We need to have an Itty-Bitty Titty Committee mtg somewhere in the range of 5 minutes to ASAP.
Just chased the kids into the backyard with kitchen knives. Best. Babysitters. Ever.
Whenever ur ready we need breakfast and a psychic.
i didnt like the question options for my yahoo account..so i made up the question and it was "favorite bathroom to shit in"
I cant remeber how long i've been laying here...it could be 10 minutes to a fucking day
You were mounting an escalator last night, shouting "I have no health insurance" at people
I am not apologizing for rubbing my balls on your leg...that is a risk you take when you come out to the bar with me
currently wearing a football players overly sized underwear. discovered a shot count on my leg. I'm a tank hahahhh
The problem with never associating with your roommate is that you never know if they're dead in their room with the door closed or just gone for the weekend...I sprayed some febreeze just in case.
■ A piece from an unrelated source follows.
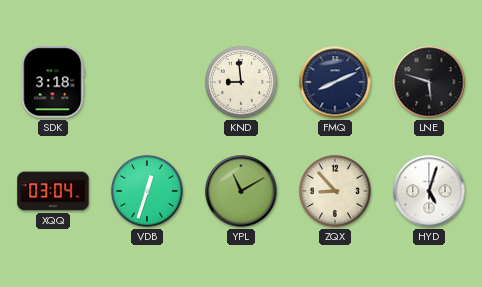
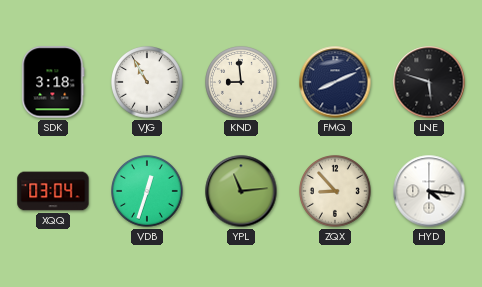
VJG: none -> 10:55
YPL: 11:10 -> 11:14
HYD: 5:03 -> 4:16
Just FYI, I'm breaking up with my boyfriend tonight and you need to be on call to be my first rebound bang
How was the rest of your night?
A little fuzzy and a lot naked.
After I finished inserting the catheter he said he thought my name was familiar. Didn't have the nerve to tell him he was my fifth grade teacher.
Ok here's the state of the situation: We're alone in a strange city with strange people with nothing but alcohol and sprite, I think we're gonna make it.
If we don't rescue him from the fat chick soon, she is going to eat him alive and suck the marrow from his bones.
LESSON OF THE DAY: Saying Everclear gets you out of explaining anything.